ACTION ITEM: Your answer must be an exact copy of the entries, containing no images.

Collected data
= = = =
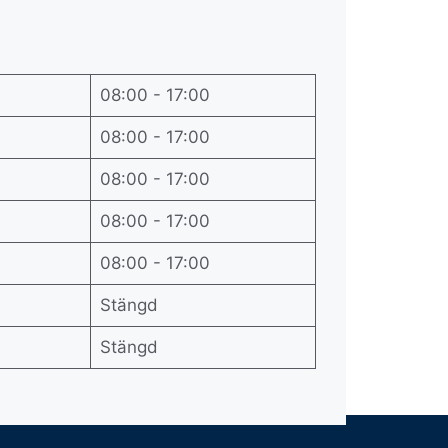
08:00 - 17:00
08:00 - 17:00
08:00 - 17:00
08:00 - 17:00
08:00 - 17:00
Stängd
Stängd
= = = =
RESULT BELOW:
08:00 - 17:00
08:00 - 17:00
08:00 - 17:00
08:00 - 17:00
08:00 - 17:00
Stängd
Stängd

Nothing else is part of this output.